By NHI Mgmt Group Editorial TeamPublished 2025-10-01Domain: Governance & RiskSource: DigiCert

TL;DR: Connected medical devices expand patient care but also widen attack surfaces, and Fortune Business Insights projects the global IoMT market will reach almost $188 billion by 2028 while 70.6 million Americans are expected to use remote patient monitoring by 2025, according to DigiCert’s source article. Digital trust is now a device identity and lifecycle problem, not just a network security problem.


At a glance

What this is: This is a DigiCert analysis of how digital trust supports connected medical devices and IoMT security, with the key finding that certificate-backed device identity and policy enforcement are central to safer operation.

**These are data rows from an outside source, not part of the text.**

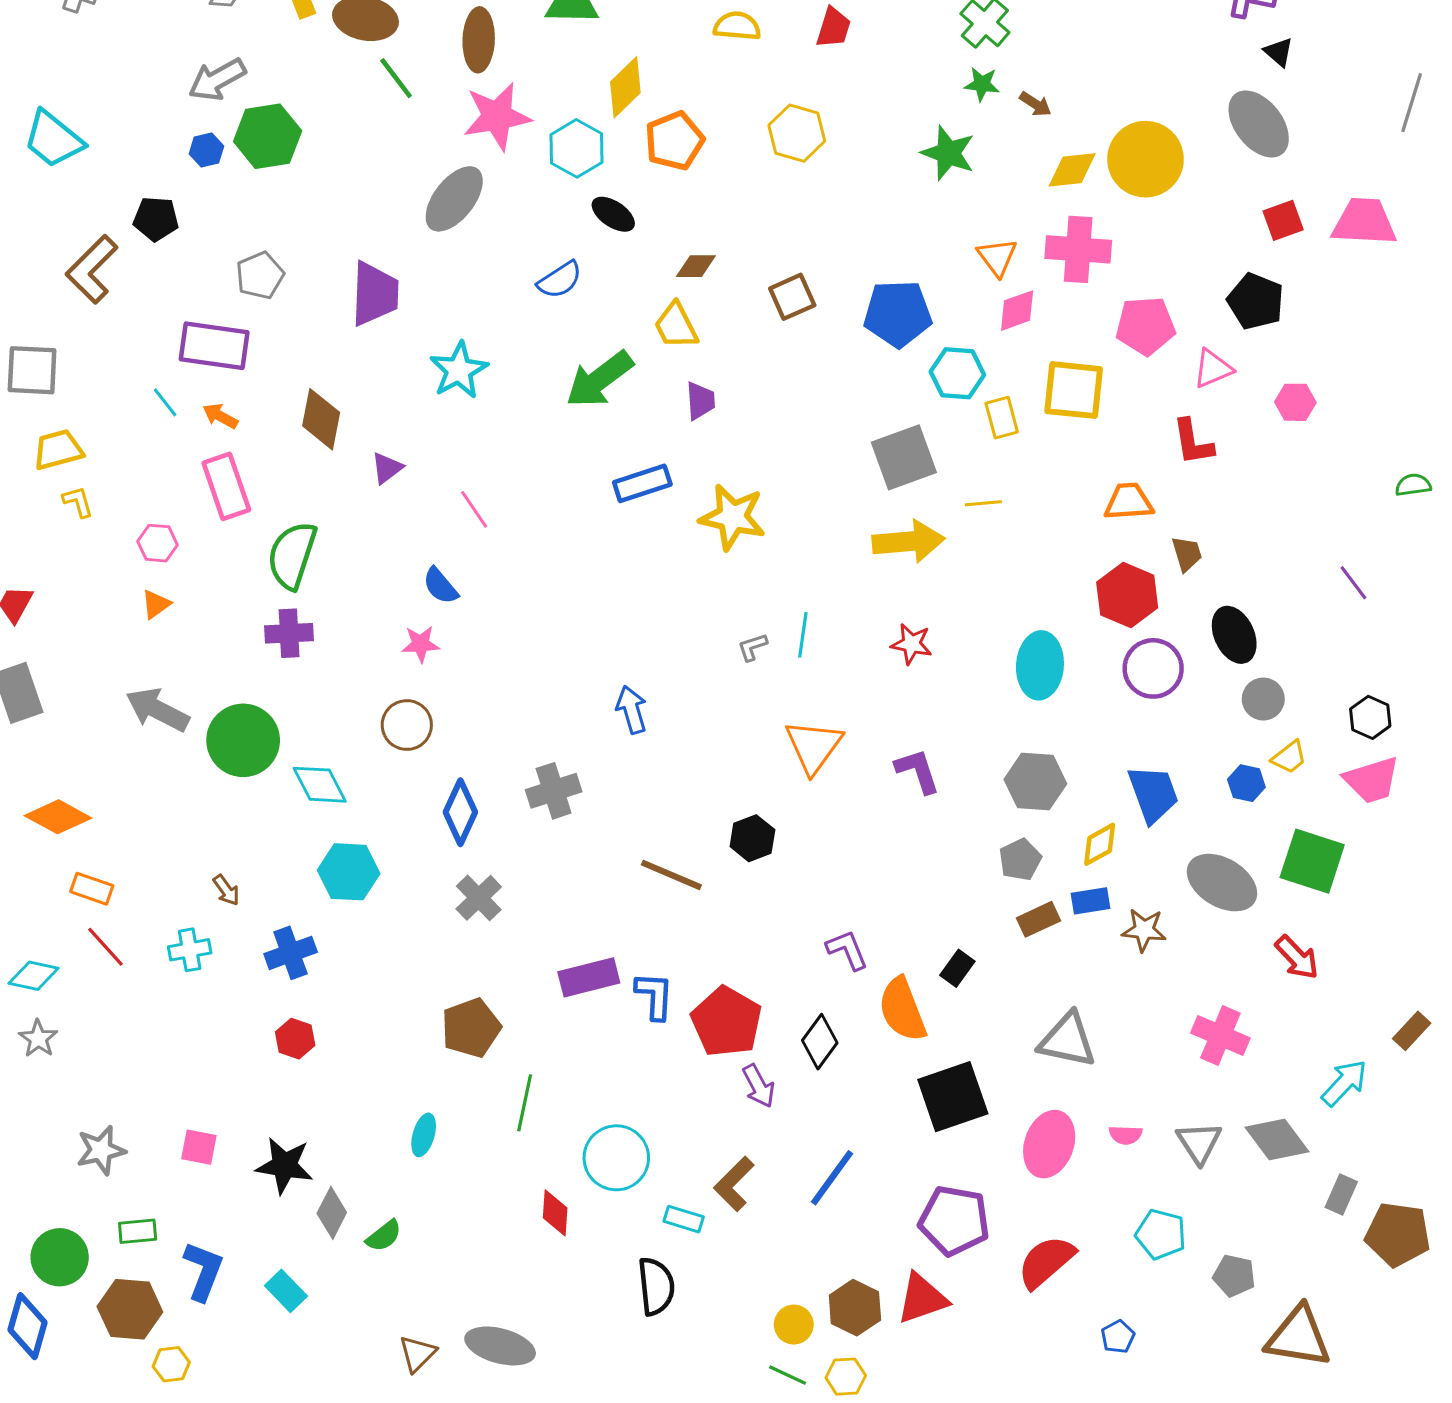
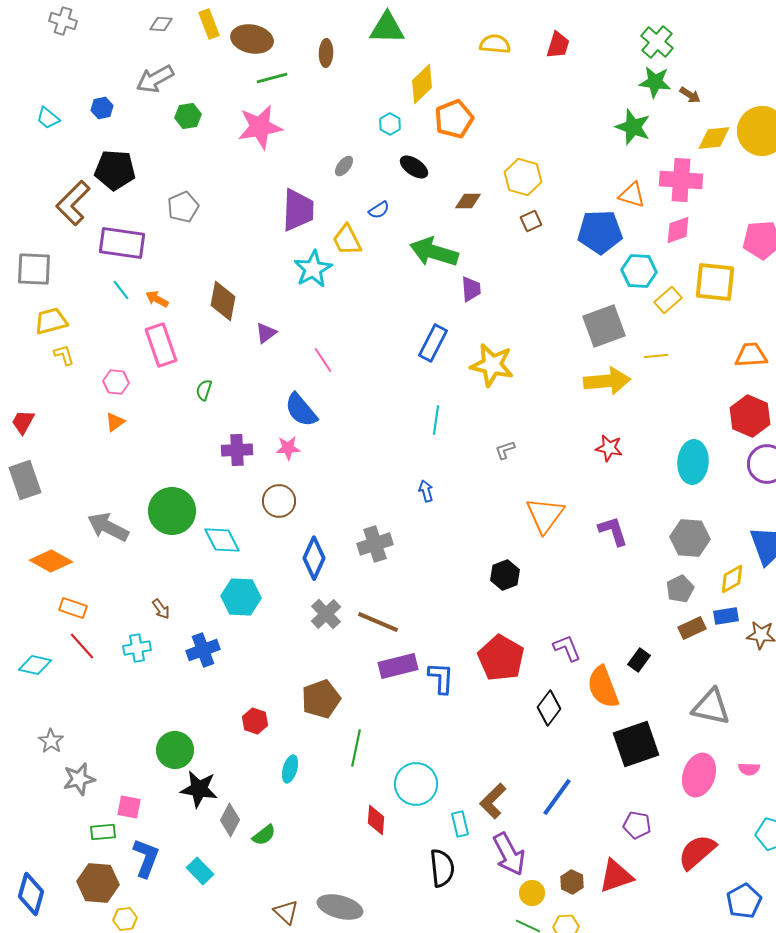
brown ellipse: (479, 40) -> (326, 53), size x0.7
green line: (396, 78) -> (272, 78), turned -68
green star: (982, 84) -> (655, 82), size x1.4
pink star: (497, 116) -> (260, 127), moved
yellow hexagon: (797, 133) -> (523, 177), moved
green hexagon: (268, 136) -> (188, 116), size x0.6
cyan trapezoid: (53, 139) -> (48, 118), size x0.6
cyan hexagon: (577, 148) -> (390, 124), size x0.6
blue hexagon: (206, 150) -> (102, 108), moved
gray ellipse: (454, 199) -> (344, 166), moved, size x0.5
black pentagon: (156, 219) -> (115, 170), size x1.4
pink cross: (1078, 249) -> (681, 180), moved
orange triangle: (997, 257) -> (632, 195), moved, turned -36
blue semicircle: (560, 280) -> (379, 210), size x0.7
purple trapezoid: (375, 294) -> (298, 210), moved
brown square: (792, 297) -> (531, 221), size x0.7
yellow trapezoid: (676, 326) -> (347, 240), moved
purple rectangle: (214, 346) -> (122, 243), moved
green arrow: (599, 379) -> (434, 252), moved, turned 54
yellow rectangle: (1002, 418) -> (668, 300), turned 64
blue rectangle: (642, 483) -> (433, 343), turned -45
green semicircle: (292, 555) -> (204, 390), size x0.5
blue semicircle: (440, 586) -> (301, 410), size x1.4
purple cross: (289, 633) -> (237, 450), moved
cyan line: (803, 635) -> (436, 420), moved
gray arrow: (157, 710) -> (108, 527), moved
blue arrow: (632, 710) -> (426, 491), size x0.7
brown line: (671, 875) -> (378, 622), moved
red pentagon: (726, 1022) -> (501, 658), moved
gray star: (38, 1039) -> (51, 741), moved
red hexagon: (295, 1039) -> (255, 721), moved
purple arrow: (759, 1086) -> (509, 854), moved, size x1.5
pink square: (199, 1147) -> (129, 807), moved
cyan rectangle: (684, 1219) -> (460, 824), turned 60
purple pentagon: (954, 1221) -> (637, 825), size x0.6
green circle: (60, 1257) -> (175, 750), moved
brown hexagon: (855, 1308) -> (572, 882), size x0.7
blue pentagon: (1118, 1337) -> (744, 901), size x1.6
brown triangle: (417, 1354) -> (286, 912), turned -32

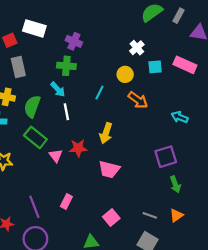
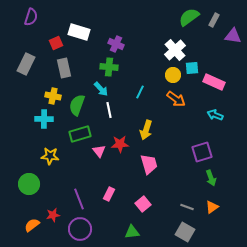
white cross: (137, 48) -> (175, 50), size x1.5
pink rectangle: (185, 65) -> (214, 82), moved
yellow circle: (125, 74) -> (173, 75), moved
green rectangle: (35, 137) -> (80, 134), turned -55
pink trapezoid: (109, 169) -> (149, 164), turned -120
pink square: (111, 218) -> (143, 204), moved

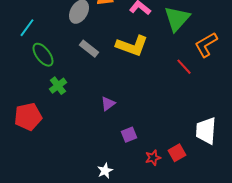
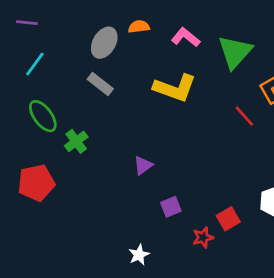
gray rectangle: (89, 49) -> (100, 84), moved
green ellipse: (43, 55) -> (43, 116), moved
red square: (177, 153) -> (228, 219), moved

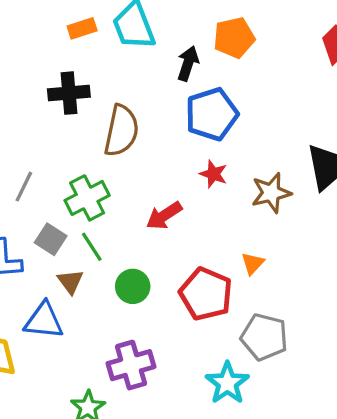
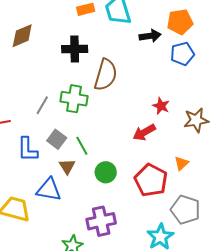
black arrow: (188, 63) -> (150, 36), turned 60
blue pentagon: (212, 114) -> (182, 54), moved, size x0.7
green cross: (87, 198) -> (74, 99), moved, turned 32
red arrow: (164, 216) -> (144, 132), moved

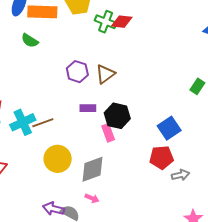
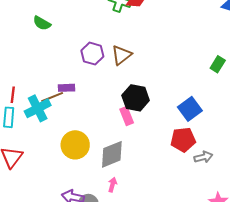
purple rectangle: (88, 108) -> (67, 88), moved
brown line: (43, 123) -> (52, 97), moved
pink arrow: (92, 198) -> (112, 185), turned -96

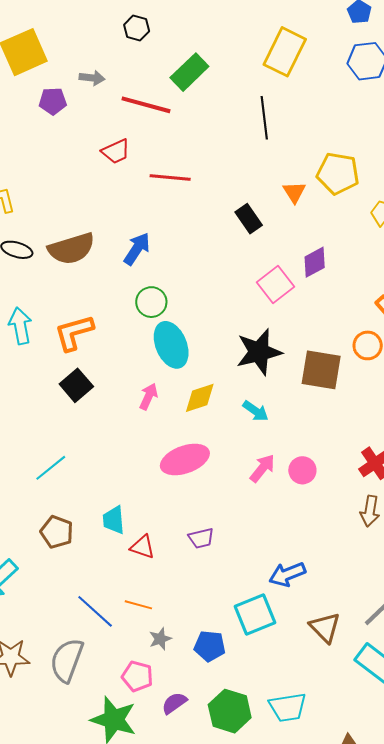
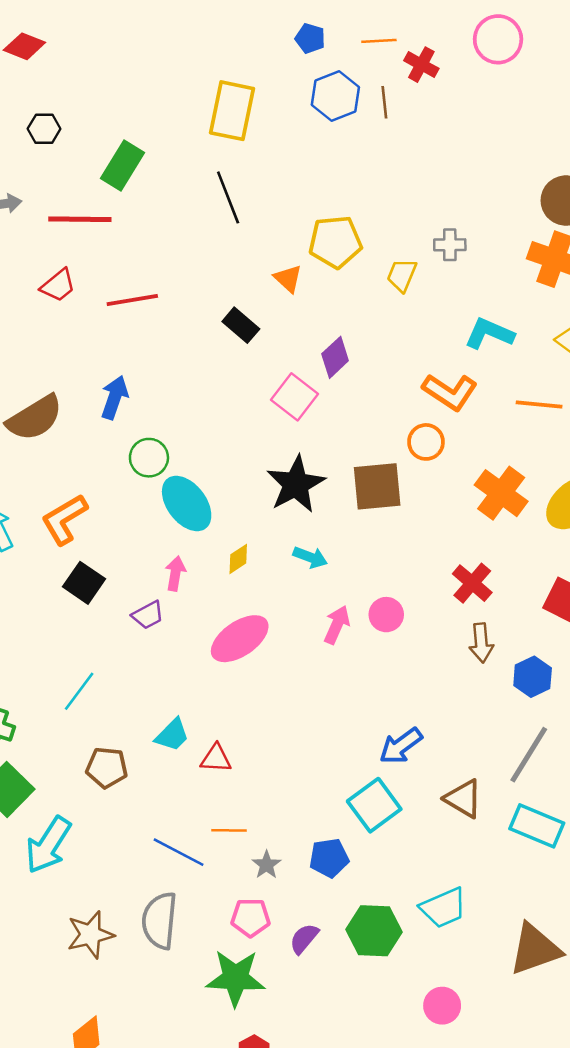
yellow diamond: (200, 398) -> (238, 559), size x0.7
cyan trapezoid: (114, 520) -> (172, 735), turned -116
purple trapezoid: (201, 538) -> (148, 615), moved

Why it matters: It matters because device identity, lifecycle control, and secure integration patterns in IoMT map directly to the same governance challenges that IAM, PAM, and NHI teams face across connected environments.

By the numbers:

👉 Read DigiCert's blog on digital trust for connected medical devices


Context

Connected medical devices are a device identity and trust problem as much as a clinical technology problem. When pumps, pacemakers, monitoring systems, and EHR integrations communicate across networks, the security question becomes whether the device can be authenticated, updated, and constrained across its full operating life.

For IAM and NHI teams, the important shift is that each device behaves like a managed identity with credentials, policy, and lifecycle obligations. The article argues that digital trust, especially certificate-based authentication and secure update handling, is what allows those obligations to be enforced consistently across manufacturing, deployment, and hospital operation.


Key questions

Q: How should healthcare organisations govern connected medical devices as identities?

A: Treat each connected device as a non-human identity with an owner, credentials, policy boundaries, and a lifecycle. That means enrollment, authentication, certificate renewal, integration control, and retirement should be governed together, not handled as separate IT tasks. The goal is to keep device trust provable from manufacturing through bedside use.

Q: Why do connected medical devices create identity security risk for hospitals?

A: Because they combine long lifetimes, network connectivity, and clinical dependencies, which makes trust failures hard to see and expensive to contain. If a device can authenticate poorly, integrate widely, or remain unpatched at end of life, it can become both an entry point and a multiplier for operational disruption.

Q: What breaks when IoMT device trust is managed manually?

A: Manual trust management breaks at scale because certificates, integrations, and patch status drift faster than teams can track them. Inconsistent connectivity, diverse device models, and custom cloud code create exceptions that are difficult to reconcile, which is how unmanaged identity risk accumulates.

Q: How should teams reduce the blast radius of a compromised medical device?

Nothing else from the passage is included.